Recently, my friend and U.S. Congressman Trey Gowdy spoke about the Rule of Law, specifically with respect to the President’s recent Executive Order regarding Immigration. With gridlock in D.C. being the norm, expect to hear a lot more about Executive powers. For example, commentators are suggesting Roberts is looking at approving some aspects of Obamacare under Executive interpretation powers, therefore, leaving those aspects up for elimination under a new administration. For 50-75 years, it has been expected that Executive interpretations of regulatory matters delegated by Congress would change when a different party occupies the White House.

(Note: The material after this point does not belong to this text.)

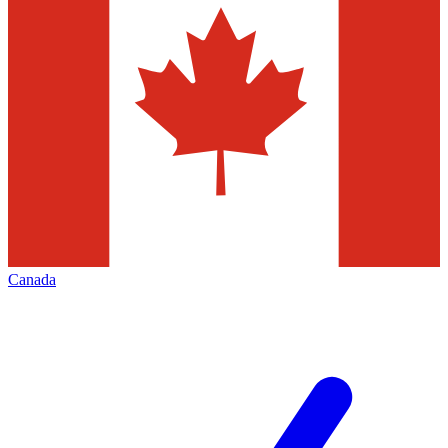
Canada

In legal circles, this is the manifestation of what is known as Chevron deference, which gives the Executive branch power / discretion to interpret any ambiguities in a statute and enact regulations implementing their preferred interpretations (in theory eliminating the ambiguity). In effect, by this doctrine, the Executive branch gets the power to do what the Judicial branch normally does (i.e., interpret the law). Then, when parties come before the Judicial branch for resolution of their disputes related to the Executive interpretation in a regulation or in a policy statement or a guideline, the Judicial branch is obligated under Chevron to accept the Executive interpretation, as long as it is reasonable. As noted in the Roberts link above, the Judicial branch could then be obligated to accept two different interpretations resolving the same statutory ambiguity.
By now non-lawyer readers understand why we have so many lawyers, particularly in Washington, D.C.

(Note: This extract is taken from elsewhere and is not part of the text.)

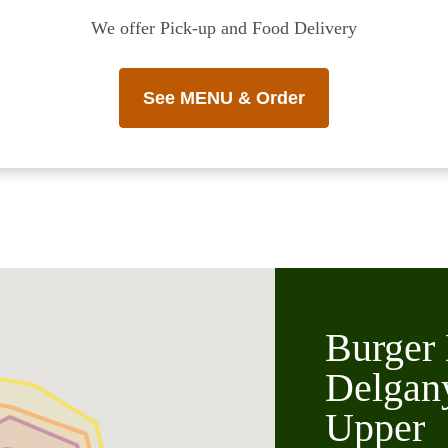
We offer Pick-up and Food Delivery
See MENU & Order
Burger 
Delgan
Upper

As anyone involved in law or negotiating can tell you: playing with principles is a double edged sword. Decisions made by one side of an issue may come back to bite with even greater effect when they are out of power (as in politics), or when the tables are turned (as in litigation). In politics, a person or party’s actions on an issue may define their career or hang around their necks like a millstone. In litigation, most likely credibility of the lawyer is at stake. In either instance, precedent is being established in some form.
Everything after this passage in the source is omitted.